Are you hinting maybe they should try to get A-Rod????


----------



## njsimonson

Ken - LOL.

I like Punto & Castillo at 3B and 2B respectively. Bartlett is a sound SS, despite the egregious error in game three, he was solid and made deep assists at the #6 position. Give Tyner the LF job and Cuddy the RF, Torii of course in CF. Put Morneau at 1B again, Mauer at DH and platoon the C position with Red Dog, et al.

The key will be keeping this team together. They're so young and talented. Imagine what they'd be like when they're experienced and talented? Wowza!

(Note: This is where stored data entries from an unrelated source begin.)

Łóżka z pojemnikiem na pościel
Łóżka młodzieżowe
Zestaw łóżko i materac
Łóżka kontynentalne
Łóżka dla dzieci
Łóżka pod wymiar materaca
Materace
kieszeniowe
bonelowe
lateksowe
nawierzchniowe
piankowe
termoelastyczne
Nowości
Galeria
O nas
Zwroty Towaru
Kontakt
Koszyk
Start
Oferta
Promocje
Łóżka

Same goes for the hurlers:
2007 Pitching
1S - Santana
2S - Liriano
3S - Bonser
4S - Garza
5S - Perkins

That lineup could win 78 games alone next year. I thing the Twins will break 100 wins in 2007

BP- Rincon, Neshek, Crain, Reyes, Guerrier, et al.

CL - Nathan


----------



## KEN W

I agree pretty much,Nick....but I heard Ryan on the Hartman show yesterday and he said....no way is Mauer not going to be the catcher.Which means someone else will DH.I look for them to resign White.

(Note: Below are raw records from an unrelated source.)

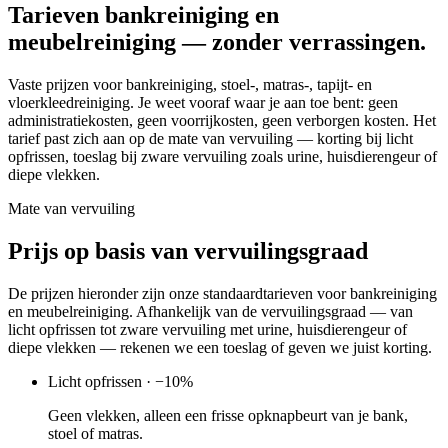
Tarieven bankreiniging en
meubelreiniging — zonder verrassingen.
Vaste prijzen voor bankreiniging, stoel-, matras-, tapijt- en
vloerkleedreiniging. Je weet vooraf waar je aan toe bent: geen
administratiekosten, geen voorrijkosten, geen verborgen kosten. Het
tarief past zich aan op de mate van vervuiling — korting bij licht
opfrissen, toeslag bij zware vervuiling zoals urine, huisdierengeur of
diepe vlekken.
Mate van vervuiling
Prijs op basis van vervuilingsgraad
De prijzen hieronder zijn onze standaardtarieven voor bankreiniging
en meubelreiniging. Afhankelijk van de vervuilingsgraad — van
licht opfrissen tot zware vervuiling met urine, huisdierengeur of
diepe vlekken — rekenen we een toeslag of geven we juist korting.
Licht opfrissen · −10%
Geen vlekken, alleen een frisse opknapbeurt van je bank,
stoel of matras.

Pitching staff will include Silva if he has a decent spring.They are supposedly going to teach him a slider.

Ryan also said their No. 1 priority will be to sign a starting pitcher.To many young guys to depend on.


----------



## Madison

KEN W said:


> Ryan also said their No. 1 priority will be to sign a starting pitcher.To many young guys to depend on.


Hoepfully they drop Crain, since his one year deal is up this year, that should save MN another $300,000... :-?


----------



## KEN W

Wouldn't Barry Zito look good in a Twins uniform.....unfortunately both the Yankees and Red Sox need starting pitching.And they can pay whatever it takes to sign him.


----------